Just a day after the swearing-in of the 300 MPs elected to Greece’s Parliament in the May 6 elections, the House was dissolved on Friday to pave the way for fresh polls on June 17, with political parties already forming their strategies and seeking alliances. In the camp of conservative New Democracy, sources said officials were planning to ratchet up the rhetoric vis-a-vis the Coalition of the Radical Left (SYRIZA) by confronting voters with the “euro or drachma” dilemma, emphasizing that the leftist party’s insistence on rejecting Greece’s debt deal with its creditors was putting the country’s future in the eurozone at risk. Buoyed by the results of a new opinion poll showing ND to have inched ahead of the ascendant SYRIZA, the conservative party is expected to intensify its attack on the leftist group, insisting ND is the only party that can successfully renegotiate the debt deal with foreign creditors as party leader Antonis Samaras had been the first to propose an overhaul of the terms of the agreement.
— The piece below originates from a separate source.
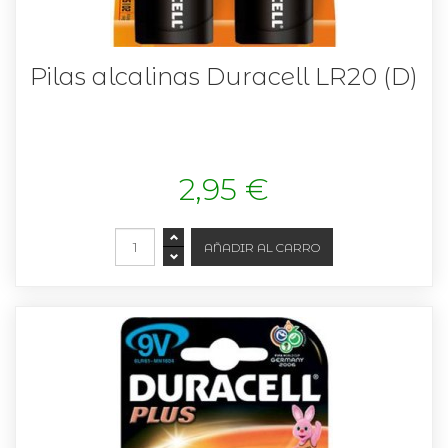
Pilas alcalinas Duracell LR20 (D)
2,95 €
For his part, SYRIZA leader Alexis Tsipras accused ND and socialist PASOK -- the two parties that signed the debt deal -- of “scaremongering” with their threats of a possible Greek exit from the eurozone. In an interview with The Wall Street Journal, Tsipras said Greece and its creditors should make certain concessions to keep Greece in the euro. PASOK, which paid the steepest political price for its pro-bailout stance, is planning to appeal to Greeks who did not vote in the May 6 polls and to draw back traditional supporters.
A new opinion poll, carried out by the firm Marc for Alpha TV, shows ND inching ahead of SYRIZA, with the conservatives garnering 23.1 percent, the leftist party 21 percent and PASOK 13.2 percent.